12.2. The k-armed bandit#

The “\(k\)-armed bandit”, or “multi-armed bandit” problem is a classic problem in reinforcement learning. We like it because it’s both interesting and fairly readily applicable to everyday life, but it also includes many of the key tenets of RL problems: a tradeoff between exploration and exploitation, a set of strategies that are not obviously optimal but one of which might be, and a problem space that we can define but also imagine how to change and adapt as new situations or applications arise. Also, it’s fun and frequently involves pictures of an octopus gambling, so really there’s nothing not to like.

Intuition#

Suppose you want to order food from a restaurant (obviously, because your attempts at reinforcement learning to get better at cooking have finally led you to the optimal one, which is have someone else do it). How do you decide which restaurant to choose? We can simplify your choices into two broad options:

  • Explore: Try something new

  • Exploit: Stick with what you know

Exploration vs. exploitation is a key tension in reinforcement learning – and, of course, in our own lives. Whether we’re choosing between restaurants or careers or life partners (all equally important choices, of course), we are always navigating the tradeoff between sticking with what we know and trying something new that we might like more, but risk of liking less.

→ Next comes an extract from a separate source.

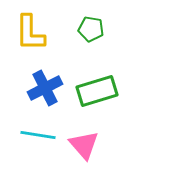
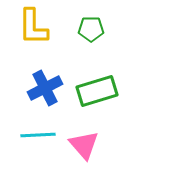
green pentagon: rotated 10 degrees counterclockwise
yellow L-shape: moved 3 px right, 6 px up
cyan line: rotated 12 degrees counterclockwise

The tension between exploration vs. exploitation has been written about extensively, not just specifically in the field of RL. One of this textbook authors’ favorite papers on the subject comes from organizational learning and adaptability, and is described in the beautiful 1991 paper, “Exploration and Exploitation in Organizational Learning,” by James C. March. (In related news, academics really do come up with the most creative paper and book titles, don’t we?)

We can further refine our behavior rules, or strategies, within this broader framework of exploration vs. exploitation. For example, we could explore in a number of different ways:

  • Randomly (e.g., select a restaurant at random within a certain range of where we are located)

  • Based on Yelp reviews (e.g., rank the options within a certain radius by the mean rating weighted by the number of reviews)

  • Based on personal recommendations from others (e.g., try a recommendation from your closest friend first, then your second-closest, and so on, making sure to tell your friends precisely how they are ranked as you go)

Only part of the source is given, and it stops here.